Ken, PJ, me and James celebrating our finish. In the end, we wound up placing 21st  - although the final place says very little about the experience we shared. Photo Kim Lyman
Ben Franklin once said "Never leave that till tomorrow what you can do today". This is the same guy who discovered electricity, so it seems as though we might give pause to what he was trying to tell us. Why wait to seek the adventure we have dreamed of since we were kids? What if after all of our waiting and planning there is no tomorrow? Are we paralyzed by the idea that we might fail or sacrifice our dignity so much that we'd rather never try? I think it is time to start listening to what he was trying to tell us. Don't waste your minutes waiting for tomorrow to present you with adventure, love or answers to life's mysteries. Go after them. And when you fail, it just means you get to try them again. Do the things that terrify you most with people who inspire you to be a better person.

Photo Untamed New England.

Click here for a great video put together by the race organizers of the 2014 event. It captures the race beautifully (and even captures our finish).

A special thanks to Hammer Nutrition for great fuel for this event as well as Reload Fitness and my awesome tights from Spandits!


  1. Shelley:
    I enjoyed reading your blog and over the summer would love to get your personal insights into ways it might be possible to grow Adventure Racing in the western mountains. Clearly, a race such as Untamed isn't for everyone, but what are the "entry points" into the sport?
    Would love your opinions.
    Maybe we could meet for coffee in Kingfield to discuss.

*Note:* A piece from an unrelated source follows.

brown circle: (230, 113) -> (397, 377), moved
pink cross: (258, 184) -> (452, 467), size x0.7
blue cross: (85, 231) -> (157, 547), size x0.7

    1. Absolutely Russell, I'd love to! I am in CO for the next two weeks, but then will be available back home most any time after July 16 or so. Coffee in Kingfield sounds great. My direct email is

  2. Great job guys, making it to the finish is the greatest accomplishment. Hope to see you guys again on a race course.

    1. Thank you Alexandre! Congratulations to your team for a great job. You can count on seeing us out there again- what an awesome adventure.

  3. finally finished these blog entries about your race, shelley!!
    What a great team.
    congrats on your finish!! xoxox

    1. Thanks Jane. I have to agree, I had the best team in the world. Learned a ton this time around and am already looking forward to the next one!